You do not need to be writing software for this to apply. If you are building a data pipeline to prepare records for migration, the "tests" might be assertions you write in advance: the output file has the same number of rows as the input, no required fields contain null values, all dates fall within a plausible range, every ISBN passes a checksum. Write the criterion as a sentence: "every row in the output should have a non-empty value in the title column." The agent can turn that into a check directly. The Thinking in Steps guide describes the same habit. Here you write the criteria so the agent can use them.

Letting It Run Overnight

The autoresearch pattern is general enough to reuse. You need something the agent can modify (a script, a configuration, a dataset), a scoring function, and a time limit per attempt. The agent proposes a change, scores the result, keeps or discards it, and repeats.

A librarian writing a Python script to normalize messy metadata exports could set this up with a quality score: the percentage of records that conform to a target schema. Hand the agent the script and the scorer, let it iterate. Each run takes seconds. By morning the script handles unusual date formats and encoding problems that only show up in a handful of records out of thousands. Those edge cases would have taken hours to find by hand.

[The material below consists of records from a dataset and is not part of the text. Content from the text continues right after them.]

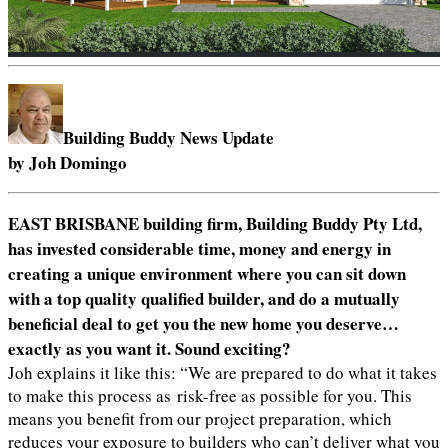
Building Buddy News Update
by Joh Domingo
EAST BRISBANE building firm, Building Buddy Pty Ltd,
has invested considerable time, money and energy in
creating a unique environment where you can sit down
with a top quality qualified builder, and do a mutually
beneficial deal to get you the new home you deserve…
exactly as you want it. Sound exciting?
Joh explains it like this: “We are prepared to do what it takes
to make this process as risk-free as possible for you. This
means you benefit from our project preparation, which
reduces your exposure to builders who can’t deliver what you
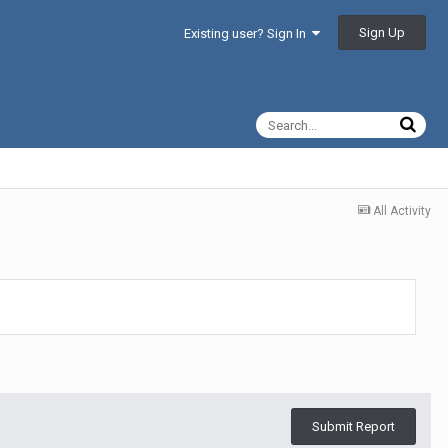
Sign Up
Existing user? Sign In
All Activity
Submit Report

Anthropic's own data on Claude Code usage bears this out. Their 2026 report found that the longest autonomous sessions nearly doubled in duration between October 2025 and January 2026 (from under 25 minutes to over 45), and the rate at which users included tests in agent-generated pull requests climbed from 31% to 52%.

When You Cannot Walk Away

Some tasks have no machine-checkable criterion. A test suite cannot tell you whether a finding aid reads clearly or whether a visualization emphasizes the right dimension of the data. The model will still produce plausible-sounding work. Fluent prose can disguise bad arguments. Clean-looking code can hide bugs.

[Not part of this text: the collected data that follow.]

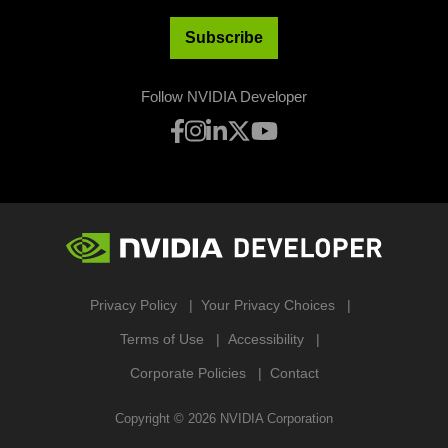
Subscribe
Follow NVIDIA Developer
Privacy Policy
Your Privacy Choices
Terms of Use
Accessibility
Corporate Policies
Contact
Copyright ©
2026
NVIDIA Corporation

For that kind of work, keep the agent on a shorter leash. Let it run for a few steps, review what it produced, redirect if needed. The step-by-step approach from the Thinking in Steps guide applies here, with each step small enough to evaluate before the agent moves on.

Goodhart's Law applies here too

Goodhart's Law says that when a measure becomes a target, it ceases to be a good measure. A coding agent that modifies the test suite to make tests pass, rather than fixing the code the tests were meant to check, is gaming the metric. If the assertions you write are too narrow or too easy to satisfy trivially, the agent will satisfy them without solving the underlying problem.

The Same Pattern, Deeper Down

This is also how the models themselves are trained. Researchers at DeepSeek discovered that training language models with verifiable reward signals, where the reward depends on whether code compiles or whether a math problem produces the correct answer, yields stronger reasoning than training with human preference ratings. Human preferences are noisy and gameable; a compiler is not. DeepSeek's R1 model (released January 2025) saw its accuracy on a standard math benchmark jump from 15.6% to 77.9% during the reinforcement learning phase.

Before handing work to an agent, figure out what "done" looks like in terms the machine can check. For a data migration, that might be validation rules for the target schema. For a script, a handful of test cases. If you cannot describe the goal precisely enough for a machine to evaluate it, you have to stay at the keyboard.